(DATA FOR ANALYSIS Opens)

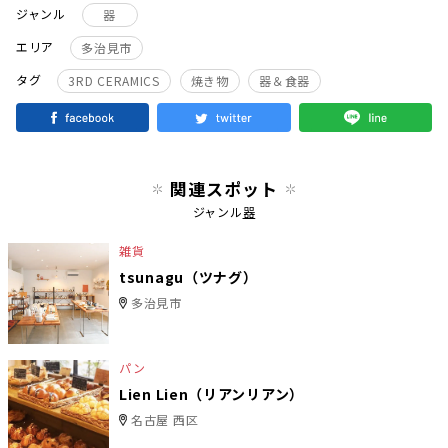
ジャンル
器
エリア
多治見市
タグ
3RD CERAMICS
焼き物
器＆食器
関連スポット
ジャンル
器
雑貨
tsunagu（ツナグ）
多治見市
パン
Lien Lien（リアンリアン）
名古屋 西区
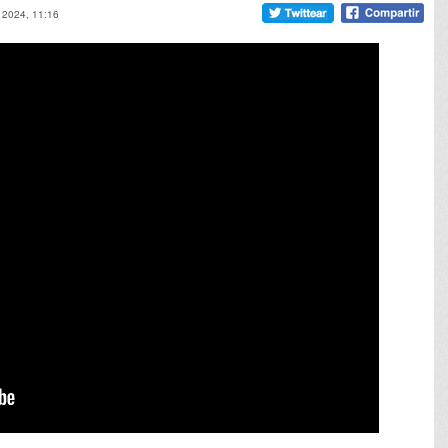
c 2024, 11:16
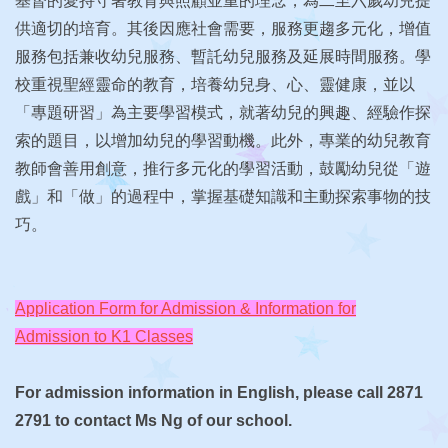
基督的愛持守著教育與照顧並重的理念，為二至六歲幼兒提
供適切的培育。其後因應社會需要，服務更趨多元化，增值
服務包括兼收幼兒服務、暫託幼兒服務及延展時間服務。學
校重視聖經靈命的教育，培養幼兒身、心、靈健康，並以
「專題研習」為主要學習模式，就著幼兒的興趣、經驗作探
索的題目，以增加幼兒的學習動機。此外，專業的幼兒教育
教師會善用創意，推行多元化的學習活動，鼓勵幼兒從「遊
戲」和「做」的過程中，掌握基礎知識和主動探索事物的技
巧。
Application Form for Admission & Information for
Admission to K1 Classes
For admission information in English, please call 2871
2791 to contact Ms Ng of our school.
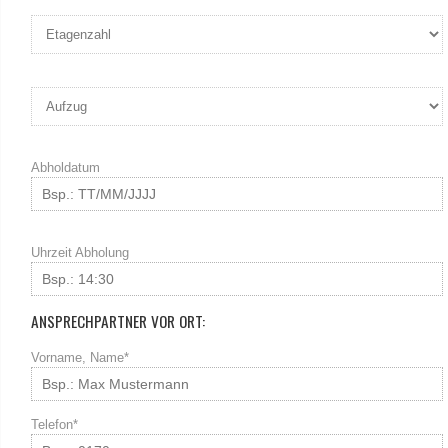
Abholdatum
Uhrzeit Abholung
ANSPRECHPARTNER VOR ORT:
Vorname, Name*
Telefon*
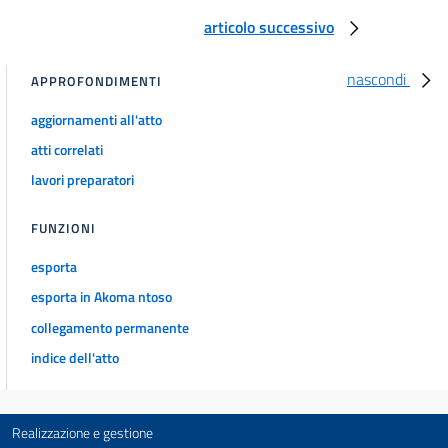
articolo successivo
nascondi
APPROFONDIMENTI
aggiornamenti all'atto
atti correlati
lavori preparatori
FUNZIONI
esporta
esporta in Akoma ntoso
collegamento permanente
indice dell'atto
Realizzazione e gestione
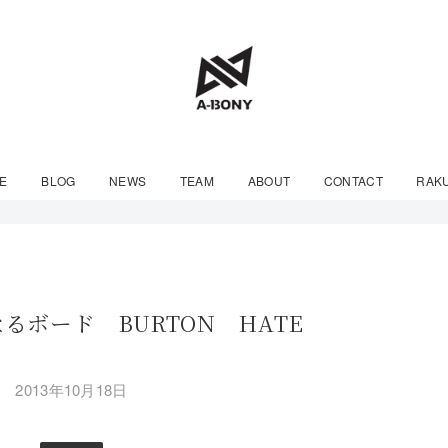
E
BLOG
NEWS
TEAM
ABOUT
CONTACT
RAK
るボード BURTON HATE
2013年10月18日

(DATA FOR ANALYSIS Closes)

**EXERCISE BRIEF:** Repeat exactly and only the lines from the one holding "lavori preparatori" through the final line of the entries; no pictures.

**SOLUTION:**
lavori preparatori
FUNZIONI
esporta
esporta in Akoma ntoso
collegamento permanente
indice dell'atto
Realizzazione e gestione
E
BLOG
NEWS
TEAM
ABOUT
CONTACT
RAK
るボード BURTON HATE
2013年10月18日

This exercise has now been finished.